News & Views item - February 2012

 

 

France Ups Its "Excellence Initiative" University Groups to Eight. (February 6, 2012)

Last July the French government chose Bordeaux, Strasbourg, and Paris Sciences et Lettres as the first three winners in the Initiative d'Excellence (Idex) stakes to receive large funding boosts in order to bring the universities making up the conglomerates (clusters) into the international academic top echelon. Now -- as the French presidential election scheduled for 22 April and 6 May if a run off is necessary -- approaches the government has announced five more Idex conglomerates of universities and other institutes to bring the total to eight.

 

The new groups:  Aix-Marseille, Paris-Saclay, Sorbonne Université, Sorbonne Paris Cité, and Toulouse.

 

This French group of eight are to get a total 7.7 billion (A$9.4 billion), and according to ScienceInsider, "some or all of the partners in each conglomerate will eventually merge into big research universities that can rival those elsewhere in Europe and the United States".

 

The Higher Education and Research Ministry issued a statement stating that the four criteria used in judgement were: excellence in research, training and capacity to innovate, national and international partnerships, and management ability to implement the plan. Nevertheless there has been criticism; biochemist Patrick Monfort, the general secretary of SNCS-FSU, a French research union told ScienceInsider: "We have always been against the principle of competition among institutions and individuals.
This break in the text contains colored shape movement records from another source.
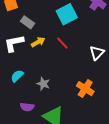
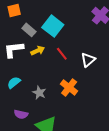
cyan square: (67, 14) -> (53, 26), moved, turned -30
white triangle: (97, 53) -> (88, 60), moved
orange cross: (85, 89) -> (69, 88), moved

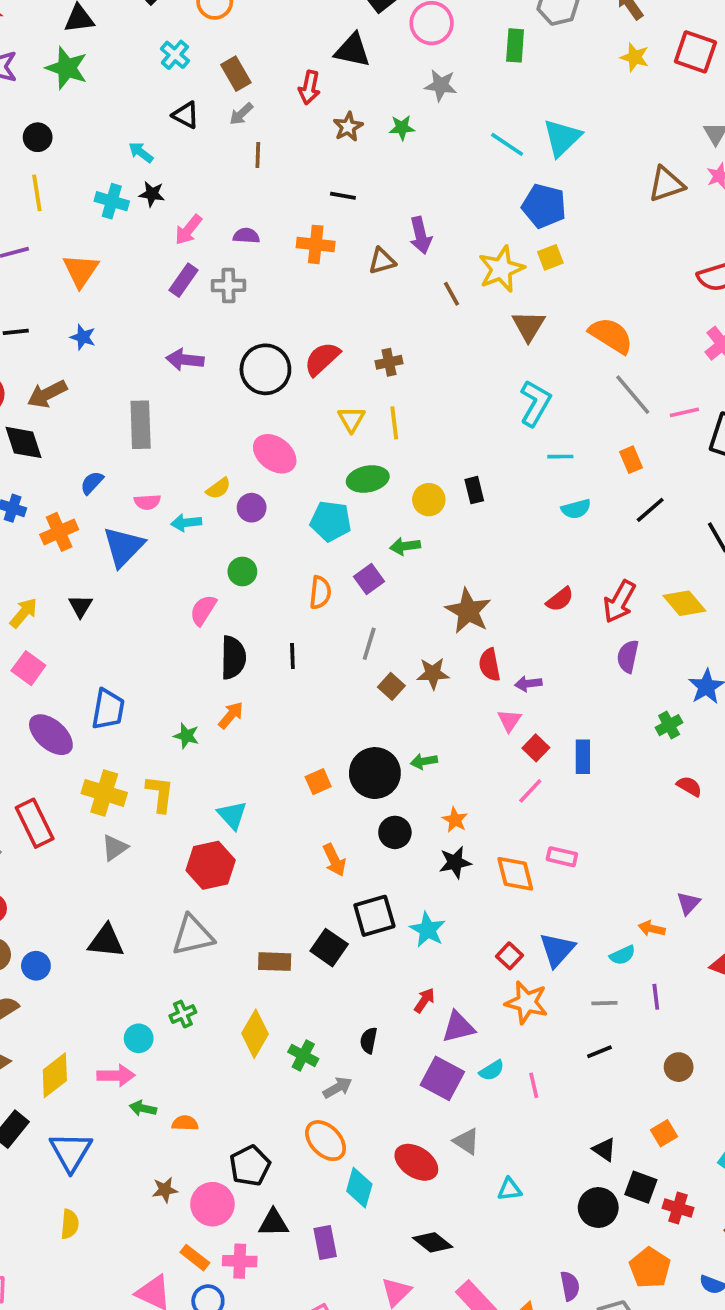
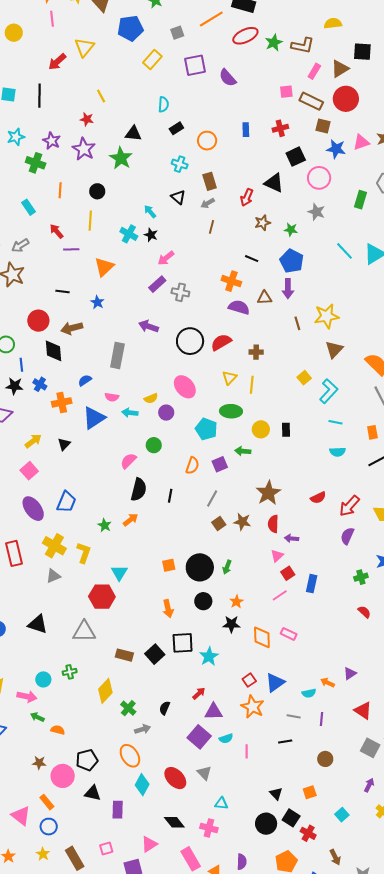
cyan cross: (175, 55) -> (180, 164), turned -35
blue pentagon: (544, 206) -> (292, 261), moved
purple semicircle: (246, 236) -> (239, 307), moved, size x1.5
yellow square: (550, 257) -> (304, 378), moved, turned -32
green arrow: (424, 761) -> (227, 567), turned -72
pink cross: (240, 1261) -> (209, 828), moved

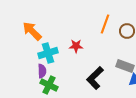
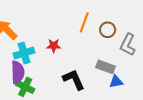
purple semicircle: (42, 71) -> (18, 72), size x1.5
black L-shape: (95, 78) -> (74, 80), turned 110

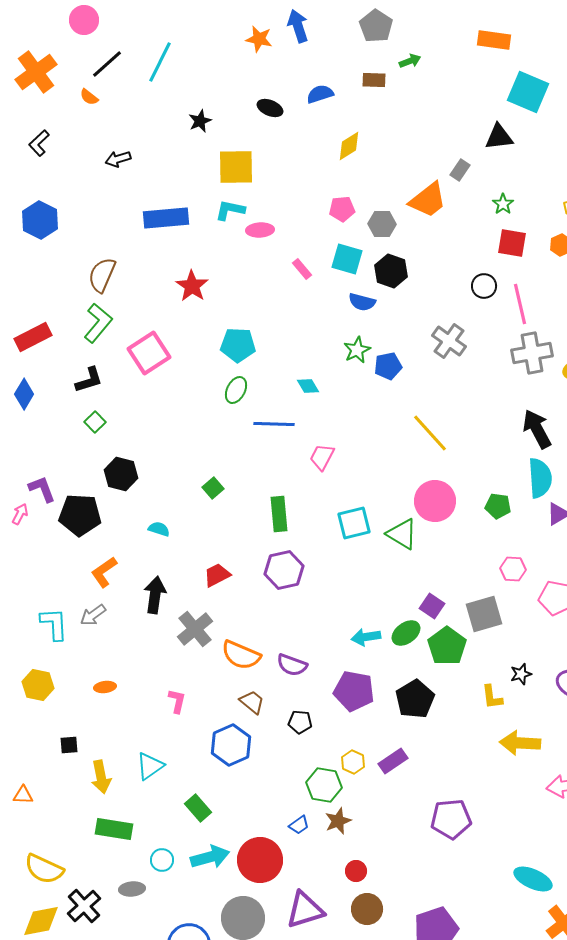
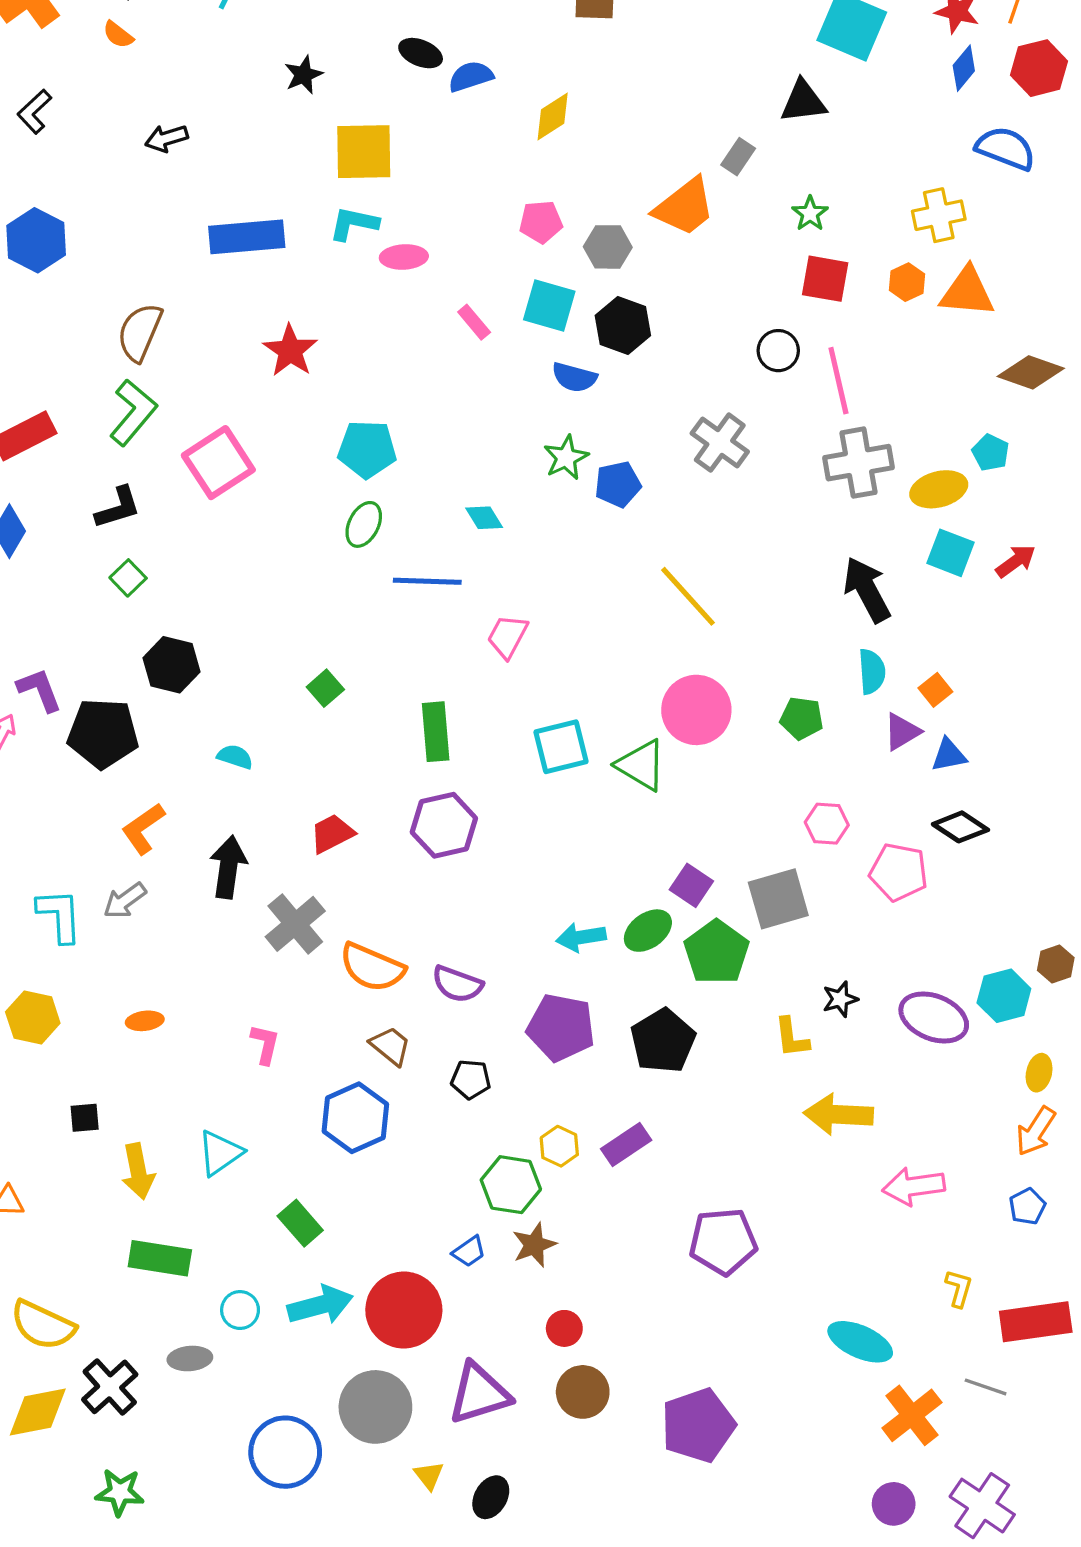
blue semicircle: (320, 94) -> (471, 76), moved
cyan semicircle: (540, 478) -> (872, 672), size x0.7

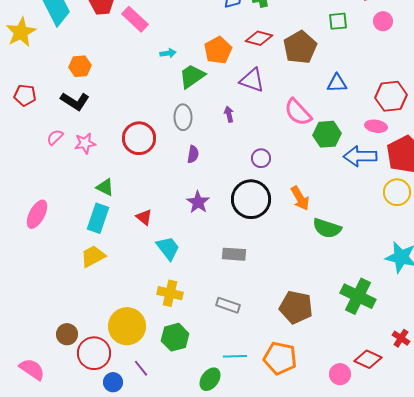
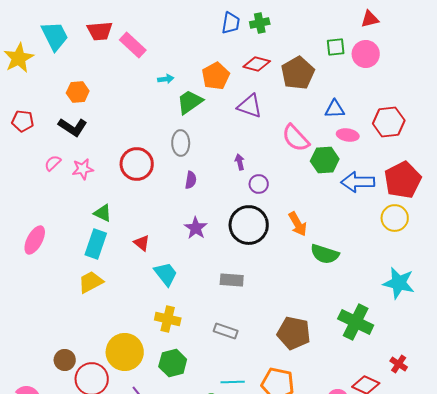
pink circle: (383, 21) -> (366, 54), moved, size x1.4
purple arrow: (229, 114) -> (240, 162), moved
pink ellipse: (376, 126) -> (348, 135), moved

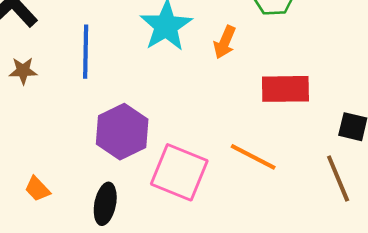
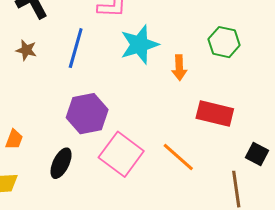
orange arrow: (225, 42) -> (179, 68), turned -40
orange trapezoid: (37, 189) -> (14, 139), turned -130

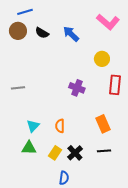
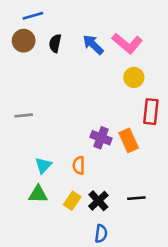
pink L-shape: (108, 22) -> (127, 43), moved
black semicircle: (42, 33) -> (55, 43), turned 72
purple cross: (77, 88) -> (101, 138), moved
orange rectangle: (103, 124) -> (129, 140), moved
blue semicircle: (64, 178) -> (101, 234), moved

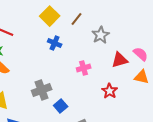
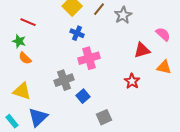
gray star: (101, 35) -> (123, 15), moved
pink semicircle: (141, 54) -> (163, 34), moved
pink cross: (84, 68) -> (89, 58), moved, size x1.5

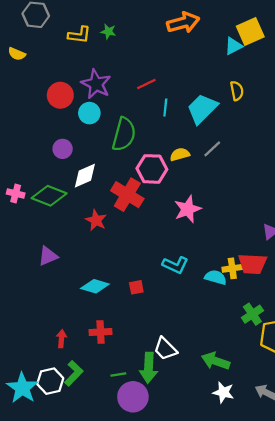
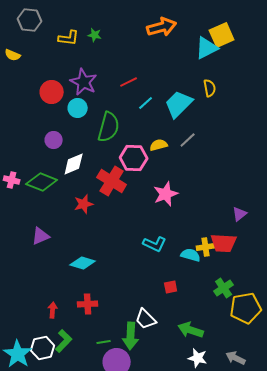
cyan triangle: (233, 46) -> (207, 48), size x1.4
cyan line: (165, 108) -> (146, 103), turned 42
red star: (96, 220) -> (84, 204), turned 30
red square: (136, 287) -> (171, 287), moved

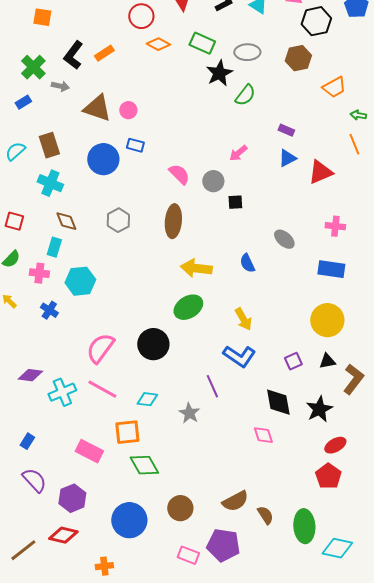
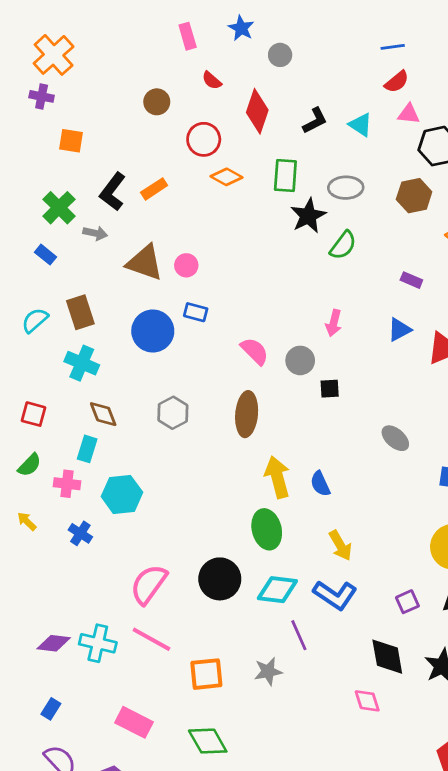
green rectangle: (202, 43) -> (285, 176), turned 70
blue rectangle: (23, 102) -> (46, 255), turned 70
purple rectangle: (286, 130) -> (411, 280), moved
pink arrow: (238, 153) -> (334, 323), turned -36
blue semicircle: (247, 263) -> (320, 484), moved
yellow arrow: (196, 268) -> (277, 477), turned 68
green ellipse: (188, 307) -> (267, 529), turned -72
purple diamond: (30, 375) -> (54, 643), moved
cyan cross: (62, 392) -> (98, 643), turned 36
cyan diamond: (147, 399) -> (277, 590), moved, size x1.4
gray star: (189, 413) -> (268, 671), turned 30
orange square: (127, 432) -> (206, 674), moved

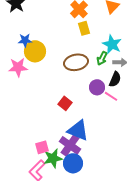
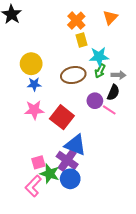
blue star: (25, 40) -> (34, 84), moved
cyan star: (112, 44) -> (99, 57), moved, turned -30
pink star: (18, 67) -> (34, 110), moved
red square: (65, 103) -> (62, 117), size x1.6
green star: (53, 158) -> (50, 174), turned 30

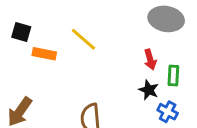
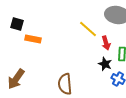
yellow line: (83, 39) -> (88, 29), moved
The government has tripped over its own feet."

 

However, Edouard Husson, vice-chancellor of the universities of Paris, told Times Higher Education that establishing a hierarchy of universities was vital to competing on the international stage. "Regional universities will be very successful in certain fields and will be important in terms of improving students' employability," he said. "But our hope is that there will be four comprehensive universities in Paris and at least two will be very competitive."